• [What needs to be done]: Once the pictures are removed, return each record below exactly as written.

• [Entries shown]:
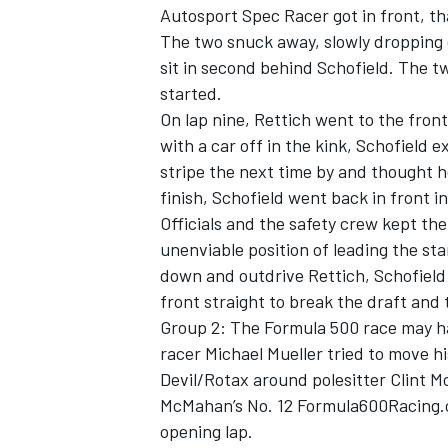
Autosport Spec Racer got in front, th
The two snuck away, slowly dropping 
sit in second behind Schofield. The tw
started.
On lap nine, Rettich went to the front
with a car off in the kink, Schofield e
stripe the next time by and thought he
finish, Schofield went back in front in
Officials and the safety crew kept th
unenviable position of leading the sta
down and outdrive Rettich, Schofiel
front straight to break the draft and
Group 2: The Formula 500 race may h
IMSA
DTM
racer Michael Mueller tried to move
Devil/Rotax around polesitter Clint M
McMahan’s No. 12 Formula600Racing.c
opening lap.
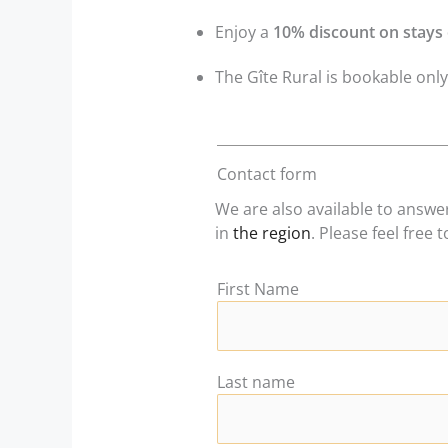
Enjoy a
10% discount on stays 
The Gîte Rural is bookable onl
Contact form
We are also available to answ
in
the region
. Please feel free 
First Name
Last name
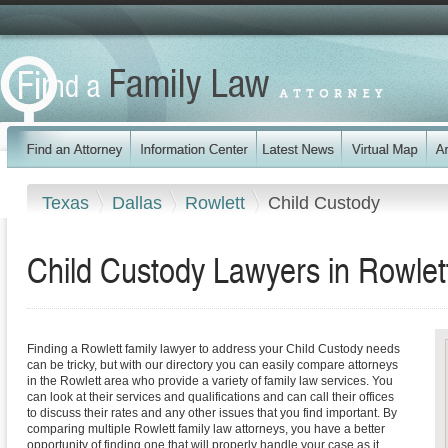
Texas
Dallas
Rowlett
Child Custody
Child Custody Lawyers in Rowlet
Finding a Rowlett family lawyer to address your Child Custody needs
can be tricky, but with our directory you can easily compare attorneys
in the Rowlett area who provide a variety of family law services. You
can look at their services and qualifications and can call their offices
to discuss their rates and any other issues that you find important. By
comparing multiple Rowlett family law attorneys, you have a better
opportunity of finding one that will properly handle your case as it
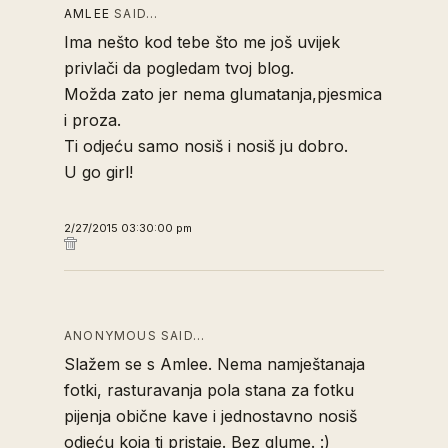
AMLEE
SAID…
Ima nešto kod tebe što me još uvijek
privlači da pogledam tvoj blog.
Možda zato jer nema glumatanja,pjesmica
i proza.
Ti odjeću samo nosiš i nosiš ju dobro.
U go girl!
2/27/2015 03:30:00 pm
ANONYMOUS SAID…
Slažem se s Amlee. Nema namještanaja
fotki, rasturavanja pola stana za fotku
pijenja obične kave i jednostavno nosiš
odjeću koja ti pristaje. Bez glume. :)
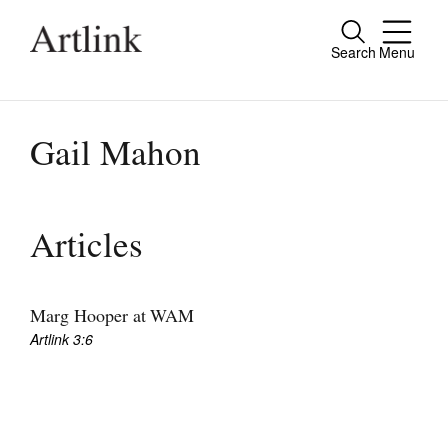
Search
Menu
Close
Connecting contemporary art, ideas and
people.
Gail Mahon
Current Issue
Articles
Reviews
Archive
Marg Hooper at WAM
Artlink 3:6
Tributes
Extras
Shop / Subscribe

• [Response for this exercise]:
Autosport Spec Racer got in front, th
The two snuck away, slowly dropping 
sit in second behind Schofield. The tw
started.
On lap nine, Rettich went to the front
with a car off in the kink, Schofield e
stripe the next time by and thought he
finish, Schofield went back in front in
Officials and the safety crew kept th
unenviable position of leading the sta
down and outdrive Rettich, Schofiel
front straight to break the draft and
Group 2: The Formula 500 race may h
IMSA
DTM
racer Michael Mueller tried to move
Devil/Rotax around polesitter Clint M
McMahan’s No. 12 Formula600Racing.c
opening lap.
Enjoy a
10% discount on stays 
The Gîte Rural is bookable onl
Contact form
We are also available to answ
in
the region
. Please feel free 
First Name
Last name
Texas
Dallas
Rowlett
Child Custody
Child Custody Lawyers in Rowlet
Finding a Rowlett family lawyer to address your Child Custody needs
can be tricky, but with our directory you can easily compare attorneys
in the Rowlett area who provide a variety of family law services. You
can look at their services and qualifications and can call their offices
to discuss their rates and any other issues that you find important. By
comparing multiple Rowlett family law attorneys, you have a better
opportunity of finding one that will properly handle your case as it
AMLEE
SAID…
Ima nešto kod tebe što me još uvijek
privlači da pogledam tvoj blog.
Možda zato jer nema glumatanja,pjesmica
i proza.
Ti odjeću samo nosiš i nosiš ju dobro.
U go girl!
2/27/2015 03:30:00 pm
ANONYMOUS SAID…
Slažem se s Amlee. Nema namještanaja
fotki, rasturavanja pola stana za fotku
pijenja obične kave i jednostavno nosiš
odjeću koja ti pristaje. Bez glume. :)
Search
Menu
Close
Connecting contemporary art, ideas and
people.
Gail Mahon
Current Issue
Articles
Reviews
Archive
Marg Hooper at WAM
Artlink 3:6
Tributes
Extras
Shop / Subscribe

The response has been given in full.